会議に使っていた部屋を出るなり、執事のセドリックが待ち構えていた。
「旦那さま、クラリーチェ・ヴァレンティナ・モレッティ様に王都のご生家より急ぎの書状が届きました。実弟が落馬で大怪我を負われたとのことで、最終便でお帰りになられました。私の独断での手配、どうかご容赦ください」
クラリーチェは、結婚して間もなく夫を落馬事故で亡くした若き未亡人だ。
年老いた女性が多い家庭教師の職に彼女が就いているのも、その境遇ゆえだった。夫を失い、子宝にも恵まれなかった彼女が生家に戻らず身を立てるには、それしか道がなかったのだ。

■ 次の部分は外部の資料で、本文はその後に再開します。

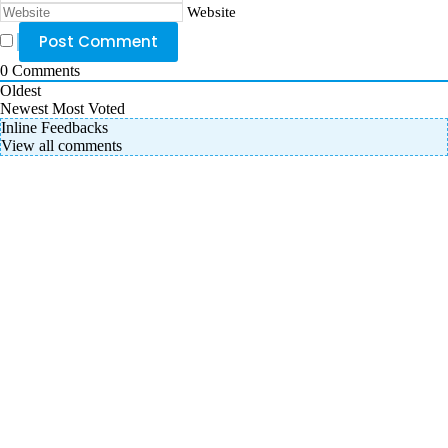
Website
0
Comments
Oldest
Newest
Most Voted
Inline Feedbacks
View all comments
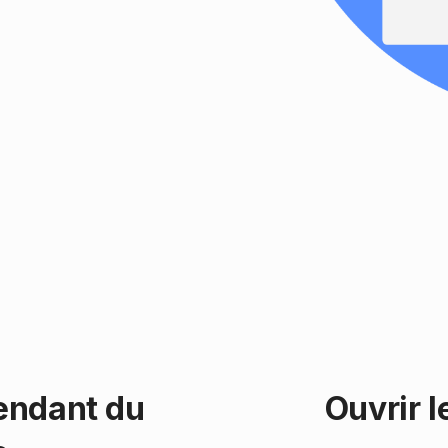
endant du
Ouvrir 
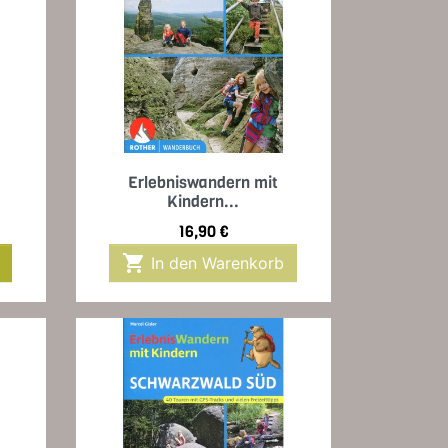
Vorschau

Erlebniswandern mit
Kindern...
Preis
16,90 €

In den Warenkorb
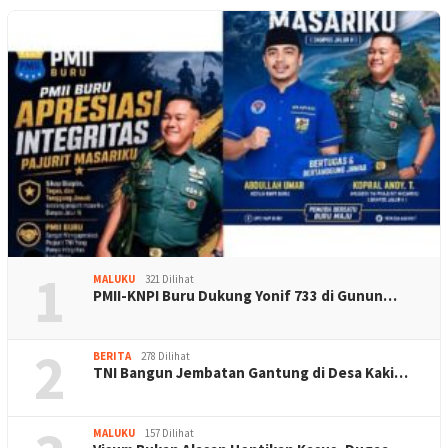
1
MALUKU
321 Dilihat
PMII-KNPI Buru Dukung Yonif 733 di Gunun…
2
BERITA
278 Dilihat
TNI Bangun Jembatan Gantung di Desa Kaki…
MALUKU
157 Dilihat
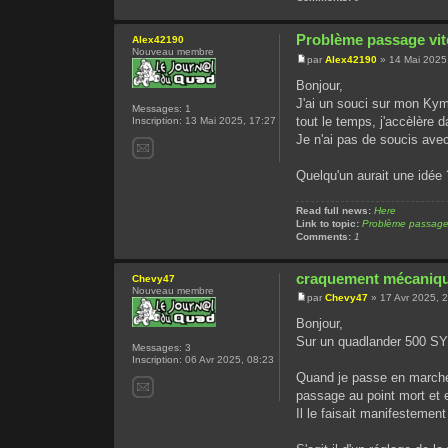
Problème passage vi
Alex42190
Nouveau membre
par
Alex42190
» 14 Mai 2025
Bonjour,
J'ai un souci sur mon Kym
Messages:
1
tout le temps, j'accèlère 
Inscription:
13 Mai 2025, 17:27
Je n'ai pas de soucis avec
Quelqu'un aurait une idée 
Read full news:
Here
Link to topic:
Problème passage
Comments:
1
craquement mécaniqu
Chevy47
Nouveau membre
par
Chevy47
» 17 Avr 2025, 
Bonjour,
Sur un quadlander 500 SYM
Messages:
3
Inscription:
06 Avr 2025, 08:23
Quand je passe en marche
passage au point mort e
Il le faisait manifesteme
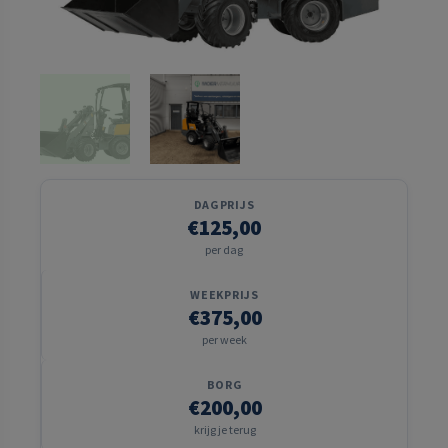
DAGPRIJS
€125,00
per dag
WEEKPRIJS
€375,00
per week
BORG
€200,00
krijg je terug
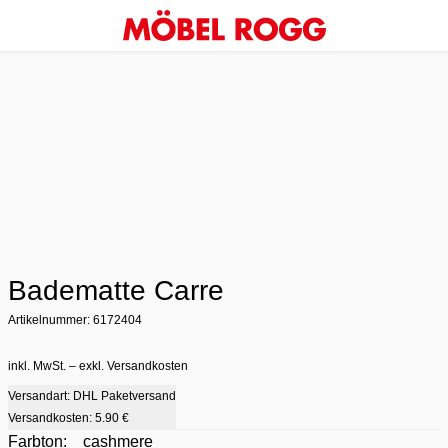
Badematte Carre
Artikelnummer: 6172404
inkl. MwSt. – exkl. Versandkosten
Versandart: DHL Paketversand
Versandkosten:
5.90 €
Farbton:
cashmere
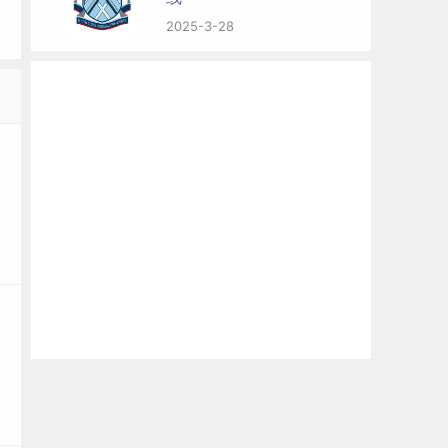
2025-3-28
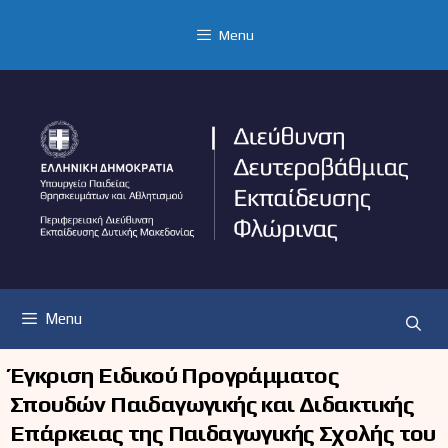
Μετάβαση
σε
Menu
περιεχόμενο
Menu
Έγκριση Ειδικού Προγράμματος
Σπουδών Παιδαγωγικής και Διδακτικής
Επάρκειας της Παιδαγωγικής Σχολής του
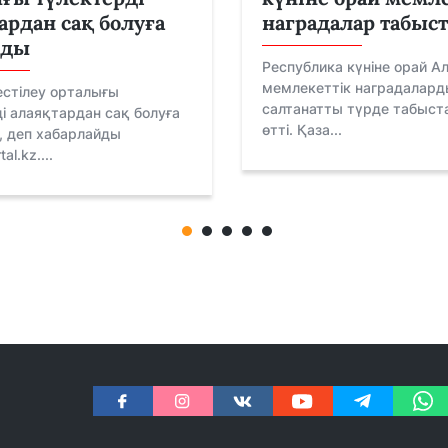
ардан сақ болуға
наградалар табыс
рды
Республика күніне орай 
мемлекеттік наградалард
естілеу орталығы
салтанатты түрде табыста
і алаяқтардан сақ болуға
өтті. Қаза...
 деп хабарлайды
al.kz....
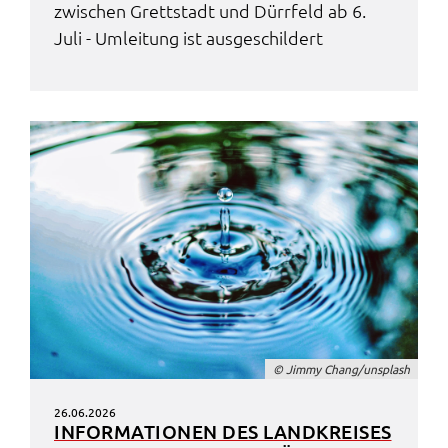
zwischen Grett­stadt und Dürr­feld ab 6.
Juli - Umlei­tung ist ausge­schil­dert
© Jimmy Chang/unsplash
26.06.2026
INFOR­MA­TIO­NEN DES LAND­KREI­SES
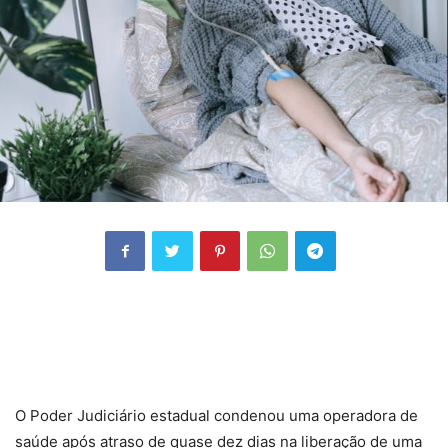
O Poder Judiciário estadual condenou uma operadora de
saúde após atraso de quase dez dias na liberação de uma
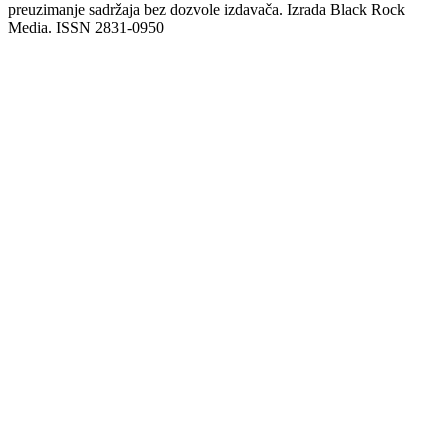
preuzimanje sadržaja bez dozvole izdavača. Izrada Black Rock
Media. ISSN 2831-0950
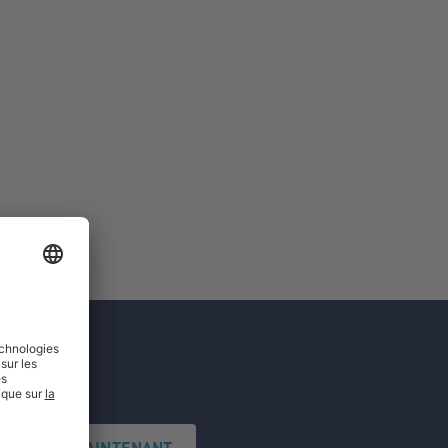
'INSCRIRE MAINTENANT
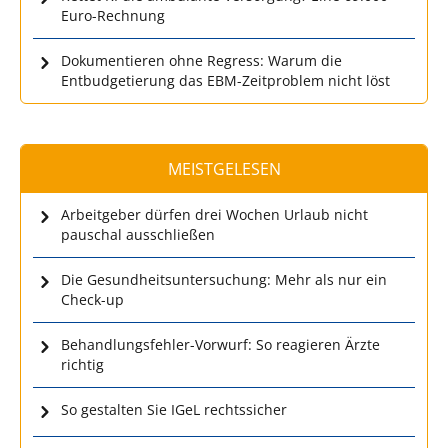
Euro-Rechnung
Dokumentieren ohne Regress: Warum die
Entbudgetierung das EBM-Zeitproblem nicht löst
MEISTGELESEN
Arbeitgeber dürfen drei Wochen Urlaub nicht
pauschal ausschließen
Die Gesundheitsuntersuchung: Mehr als nur ein
Check-up
Behandlungsfehler-Vorwurf: So reagieren Ärzte
richtig
So gestalten Sie IGeL rechtssicher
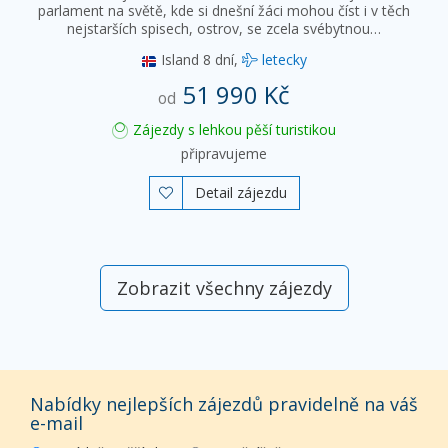
parlament na světě, kde si dnešní žáci mohou číst i v těch
nejstarších spisech, ostrov, se zcela svébytnou…
Island
8 dní,
letecky
51 990 Kč
od
Zájezdy s lehkou pěší turistikou
připravujeme
Detail zájezdu

Zobrazit všechny zájezdy
Nabídky nejlepších zájezdů pravidelně na váš
e-mail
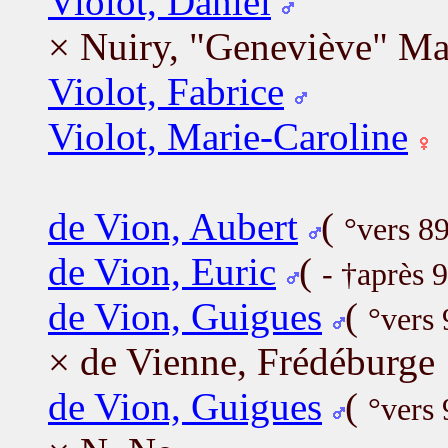
Violot, Daniel
× Nuiry, "Geneviève" Ma
Violot, Fabrice
Violot, Marie-Caroline
de Vion, Aubert
(
°vers 8
de Vion, Euric
(
- †après 
de Vion, Guigues
(
°vers 
× de Vienne, Frédéburge
de Vion, Guigues
(
°vers 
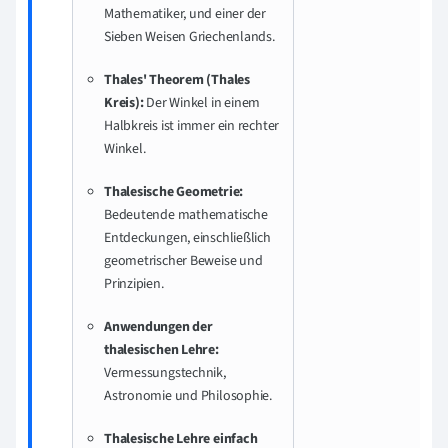
Mathematiker, und einer der
Sieben Weisen Griechenlands.
Thales' Theorem (Thales
Kreis):
Der Winkel in einem
Halbkreis ist immer ein rechter
Winkel.
Thalesische Geometrie:
Bedeutende mathematische
Entdeckungen, einschließlich
geometrischer Beweise und
Prinzipien.
Anwendungen der
thalesischen Lehre:
Vermessungstechnik,
Astronomie und Philosophie.
Thalesische Lehre einfach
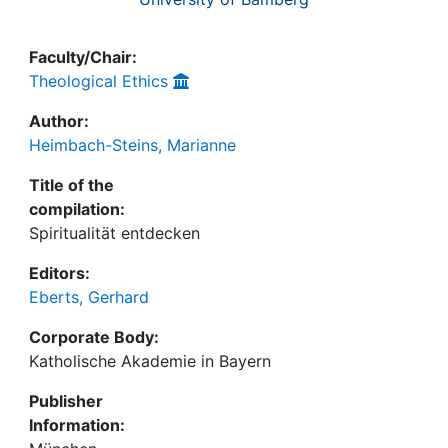
Faculty/Chair:
Theological Ethics
Author:
Heimbach-Steins, Marianne
Title of the
compilation:
Spiritualität entdecken
Editors:
Eberts, Gerhard
Corporate Body:
Katholische Akademie in Bayern
Publisher
Information:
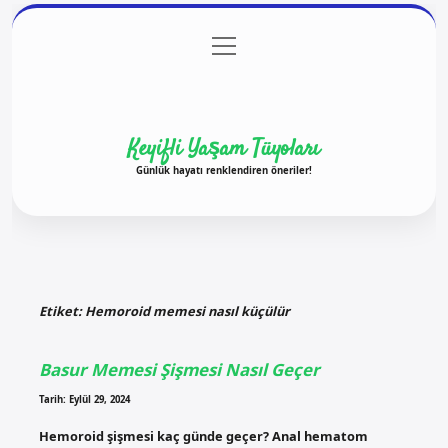
menüyü
Anasayfa
Gizlilik Politikası
Yasal Uyarı
aç
Hakkımızda
Keyifli Yaşam Tüyoları
Günlük hayatı renklendiren öneriler!
Etiket:
Hemoroid memesi nasıl küçülür
Basur Memesi Şişmesi Nasıl Geçer
Tarih: Eylül 29, 2024
Hemoroid şişmesi kaç günde geçer? Anal hematom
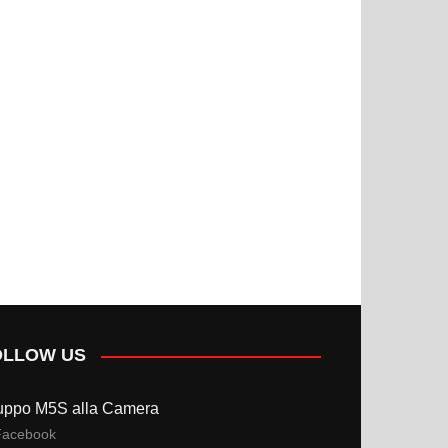
OLLOW US
uppo M5S alla Camera
Facebook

だからこそ弟の落馬と聞けば、平静でいられるはずがない。クラリーチェを雇い入れる際、執事のセドリックにもリリアンナのカヴァネスを選定するのに意見を求めたため、彼もそれをよく知っていた。ゆえに主の指示を仰ぐよりも、彼女を一刻も早く帰すことを選んだのだ。
ランディリックは短く息を呑み、それからゆっくりとうなずいた。
「礼を言う、セドリック。……ところでリリアンナは?」
「クラリーチェ先生の言いつけを守り、書斎で復習に精を出しておられます。しっかり者のナディエルが傍に控えておりますので大丈夫かと」
ナディエルはリリアンナのことを本当に大切にしてくれる信頼の出来る侍女だ。あまりにリリアンナに肩入れし過ぎて、時に甘やかし過ぎるところがあるのが玉に瑕だが、彼女が付いていてくれるなら問題ないと思えた。
「そうか」
ランディリックは短く答え、気持ちを切り替えるように臣下へと向き直る。
「では、南の城壁を直しにいくぞ」
雪深いこの季節、獣の侵入を許すかもしれない南側の穴は、急ぎ塞がねばならない。厩舎へ続く小道のすぐそばにあいたその穴の外付近では、オオカミが食い散らかしたウサギの亡骸も見つかっている。
今日の明け方に仔馬が生まれたばかりの厩からは、いつも以上に血の匂いも漂っているだろう。
王都エスパハレのウールウォード邸から連れ帰ったリリアンナが、そんな厩舎へほぼ日参していることもあり、ランディリックにはもしものことがあってはならないという思いが強かった。
すでに己の目で城壁の穴を確認してはいたが、今度は修繕を担当する兵を伴い、具体的な方策を自ら指示するつもりだ。